When you think of the deadliest creatures on earth, you probably think of large animals in exotic locations and you're not wrong. However, the deadliest creature of all is thriving in Minnesota and South Dakota, and they appear to be hunting us in record numbers this year.
For perspective, BBC Science Focus says the 10th deadliest creature on the planet is the lion, which kills 200 humans per year. Then at #9 are hippos (killing 500 humans per year), followed by #8 elephants (killing 600 humans per year), #7 crocodiles (killing 1,000 humans per year), #6 scorpions (killing 3,300 humans per year), #5 assassin bugs (killing 10,000 humans per year by spreading the deadly Chagas disease), #4 dogs (killing 59,000 humans per year, mostly from rabies), #3 snakes (killing 138,000 humans per year), and #2 humans (killing 400,000 humans per year via homicide).

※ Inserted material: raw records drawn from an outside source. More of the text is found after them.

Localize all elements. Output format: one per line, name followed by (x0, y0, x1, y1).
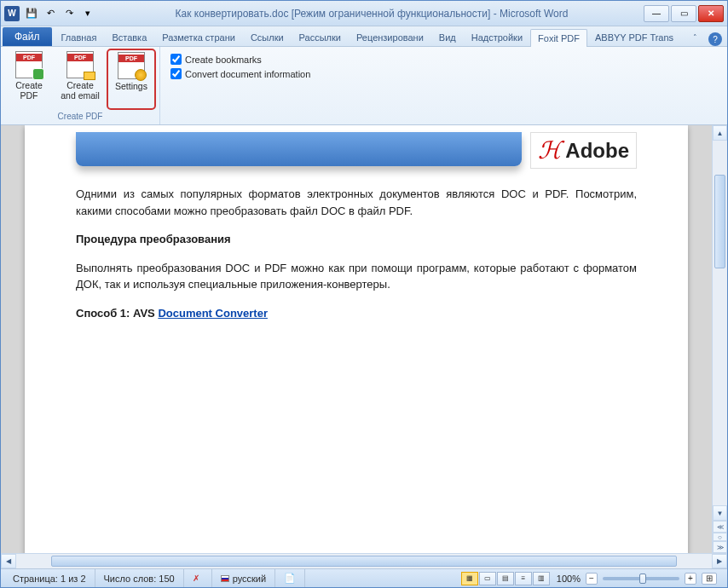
qat-redo-button[interactable]: ↷ (61, 5, 78, 22)
close-button[interactable]: ✕ (698, 5, 724, 22)
create-pdf-label: Create PDF (15, 80, 43, 101)
hscroll-thumb[interactable] (51, 556, 677, 567)
vertical-scrollbar[interactable]: ▲ ▼ ≪ ○ ≫ (712, 125, 727, 553)
view-web-layout[interactable]: ▤ (497, 572, 514, 585)
status-bar: Страница: 1 из 2 Число слов: 150 русский… (1, 568, 727, 587)
hscroll-track[interactable] (16, 554, 712, 568)
titlebar: W 💾 ↶ ↷ ▾ Как конвертировать.doc [Режим … (1, 1, 727, 26)
vscroll-track[interactable] (713, 141, 727, 505)
scroll-up-button[interactable]: ▲ (713, 125, 727, 141)
zoom-slider-thumb[interactable] (639, 574, 646, 584)
ribbon-minimize-icon[interactable]: ˄ (693, 33, 705, 45)
maximize-button[interactable]: ▭ (671, 5, 696, 22)
tab-foxit-pdf[interactable]: Foxit PDF (530, 29, 587, 47)
zoom-level-label[interactable]: 100% (557, 574, 581, 584)
create-and-email-button[interactable]: Create and email (55, 49, 105, 110)
tab-home[interactable]: Главная (54, 28, 105, 46)
group-buttons: Create PDF Create and email Settings (4, 49, 156, 110)
flag-icon (221, 575, 229, 582)
tab-references[interactable]: Ссылки (243, 28, 292, 46)
paragraph-1[interactable]: Одними из самых популярных форматов элек… (76, 186, 637, 219)
quick-access-toolbar: 💾 ↶ ↷ ▾ (23, 5, 96, 22)
scroll-right-button[interactable]: ▶ (712, 554, 727, 568)
document-text[interactable]: Одними из самых популярных форматов элек… (76, 186, 637, 321)
blue-bar-graphic (76, 132, 522, 166)
status-spellcheck[interactable] (184, 569, 212, 587)
checkbox-icon[interactable] (170, 68, 182, 79)
create-bookmarks-checkbox[interactable]: Create bookmarks (170, 54, 310, 65)
help-button[interactable]: ? (708, 32, 722, 46)
app-window: W 💾 ↶ ↷ ▾ Как конвертировать.doc [Режим … (0, 0, 728, 588)
create-bookmarks-label: Create bookmarks (185, 55, 262, 65)
qat-save-button[interactable]: 💾 (23, 5, 40, 22)
view-print-layout[interactable]: ▦ (461, 572, 478, 585)
scroll-left-button[interactable]: ◀ (1, 554, 16, 568)
browse-object-button[interactable]: ○ (713, 533, 727, 541)
zoom-out-button[interactable]: − (586, 573, 598, 585)
tab-addins[interactable]: Надстройки (464, 28, 530, 46)
view-draft[interactable]: ▥ (533, 572, 550, 585)
status-page[interactable]: Страница: 1 из 2 (4, 569, 95, 587)
zoom-in-button[interactable]: + (685, 573, 696, 585)
view-buttons: ▦ ▭ ▤ ≡ ▥ (461, 572, 550, 585)
adobe-mark-icon: ℋ (538, 136, 562, 164)
convert-doc-info-label: Convert document information (185, 69, 310, 79)
method1-link[interactable]: Document Converter (158, 307, 268, 320)
horizontal-scrollbar[interactable]: ◀ ▶ (1, 553, 727, 568)
language-label: русский (233, 574, 266, 584)
settings-button[interactable]: Settings (107, 49, 156, 110)
tab-abbyy-pdf[interactable]: ABBYY PDF Trans (587, 28, 681, 46)
create-email-label: Create and email (61, 80, 100, 101)
adobe-text: Adobe (565, 139, 629, 163)
adobe-banner: ℋ Adobe (76, 125, 637, 186)
window-controls: — ▭ ✕ (642, 5, 724, 22)
tab-view[interactable]: Вид (431, 28, 464, 46)
status-insert-mode[interactable]: 📄 (275, 569, 305, 587)
status-language[interactable]: русский (212, 569, 275, 587)
window-title: Как конвертировать.doc [Режим ограниченн… (101, 8, 642, 20)
method1-prefix: Способ 1: AVS (76, 307, 158, 320)
tab-page-layout[interactable]: Разметка страни (154, 28, 243, 46)
pdf-email-icon (66, 51, 94, 78)
status-word-count[interactable]: Число слов: 150 (95, 569, 184, 587)
vscroll-thumb[interactable] (714, 175, 725, 268)
heading-procedure[interactable]: Процедура преобразования (76, 231, 637, 248)
view-outline[interactable]: ≡ (515, 572, 532, 585)
zoom-fit-button[interactable]: ⊞ (702, 573, 717, 585)
heading-method-1[interactable]: Способ 1: AVS Document Converter (76, 305, 637, 322)
checkbox-icon[interactable] (170, 54, 182, 65)
qat-undo-button[interactable]: ↶ (42, 5, 59, 22)
document-scroll[interactable]: ℋ Adobe Одними из самых популярных форма… (1, 125, 712, 553)
word-icon: W (4, 6, 20, 21)
ribbon-tabs: Файл Главная Вставка Разметка страни Ссы… (1, 26, 727, 47)
next-page-button[interactable]: ≫ (713, 541, 727, 553)
tab-mailings[interactable]: Рассылки (292, 28, 349, 46)
ribbon-help-area: ˄ ? (693, 32, 725, 46)
paragraph-2[interactable]: Выполнять преобразования DOC и PDF можно… (76, 260, 637, 293)
prev-page-button[interactable]: ≪ (713, 521, 727, 533)
minimize-button[interactable]: — (644, 5, 669, 22)
spellcheck-icon (193, 574, 203, 584)
qat-customize-button[interactable]: ▾ (79, 5, 96, 22)
adobe-logo: ℋ Adobe (530, 132, 637, 169)
ribbon-body: Create PDF Create and email Settings Cre… (1, 47, 727, 125)
convert-doc-info-checkbox[interactable]: Convert document information (170, 68, 310, 79)
tab-review[interactable]: Рецензировани (349, 28, 431, 46)
document-area: ℋ Adobe Одними из самых популярных форма… (1, 125, 727, 553)
ribbon-group-options: Create bookmarks Convert document inform… (160, 47, 321, 124)
check-list: Create bookmarks Convert document inform… (164, 49, 317, 84)
file-tab[interactable]: Файл (3, 27, 52, 46)
zoom-control: 100% − + ⊞ (550, 573, 724, 585)
settings-label: Settings (115, 81, 147, 91)
zoom-slider[interactable] (603, 577, 679, 580)
scroll-down-button[interactable]: ▼ (713, 505, 727, 521)
page-1[interactable]: ℋ Adobe Одними из самых популярных форма… (25, 125, 688, 553)
tab-insert[interactable]: Вставка (104, 28, 154, 46)
pdf-settings-icon (118, 52, 145, 79)
create-pdf-button[interactable]: Create PDF (4, 49, 54, 110)
group-label-create-pdf: Create PDF (4, 110, 156, 123)
view-full-screen[interactable]: ▭ (479, 572, 496, 585)
ribbon-group-create-pdf: Create PDF Create and email Settings Cre… (1, 47, 160, 124)
pdf-create-icon (15, 51, 43, 78)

However, none can compare to the creature that sits atop this list. Despite weighing just 2.5 milligrams, these "silent feeders" kill a whopping 725,000 humans each year by spreading an array of diseases including malaria, West Nile virus, Dengue Fever, Zika virus, Yellow Fever, and Chikungunya. Of course, we're talking about mosquitoes.
This tiny little flying insect has been the cause of much death worldwide thanks to its spreading of malaria and has steered the course of human history on multiple occasions.
Mosquitoes are indeed deadly, with the majority of mosquito-related deaths occurring outside of the United States. Malaria infection is particularly bad in Africa, with the region accounting for 95% of cases and 96% of deaths worldwide. Tragically, children under 5 accounted for about 80% of all malaria deaths in that region.
According to the World Health Organisation, “malaria mostly spreads to people through the bites of some infected female Anopheles mosquitoes.”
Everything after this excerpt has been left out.